Nel mirino ci sono 12 partite fra cui lo spareggio Prato- Tuttocuoio di Ponte a Egola (Pisa) per la permanenza in Lega Pro, due sfide giocate il 22 e il 28 maggio scorsi e terminate con un doppio pareggio 0-0, 22 che ha consentito al Prato di salvarsi e restare fra i professionisti. «Ci sono indizi di combine – ha detto il procuratore Nicolosi – ma è un’attività che dobbiamo approfondire, tre le persone coinvolte per il momento ed è una vicenda che per ora guardiamo tutta dal lato pratese. Non escludiamo, pertanto, degli sviluppi».

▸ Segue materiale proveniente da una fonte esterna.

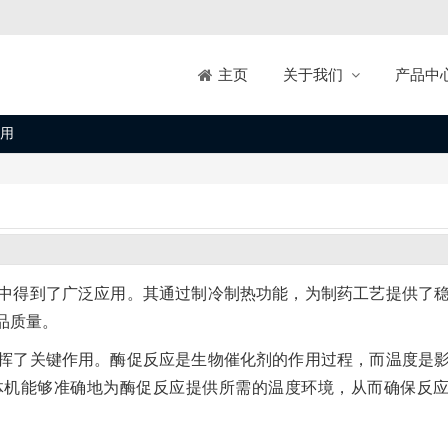
关于我们
产品中
主页
用
中得到了广泛应用。其通过制冷制热功能，为制药工艺提供了
品质量。
挥了关键作用。酶促反应是生物催化剂的作用过程，而温度是
体机能够准确地为酶促反应提供所需的温度环境，从而确保反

Non risulta indagato il presidente uscente del Prato, Nicola Radici, mentre le investigazioni colpiscono direttamente, come abbiamo detto, l’attuale massimo dirigente della società tpscana, Paolo Toccafondi, nei confronti del quale però non ci sono provvedimenti restrittivi della libertà. Per il reato di frode sportiva il codice penale prevede la pena massima di tre anni di reclusione, quindi non consente misure cautelari di qualsisasi tipo. «Si tratta tuttavia di una vicenda molto grave sotto il profilo dell’ordinamento sportivo» ha precisato il procuratore Nicolosi.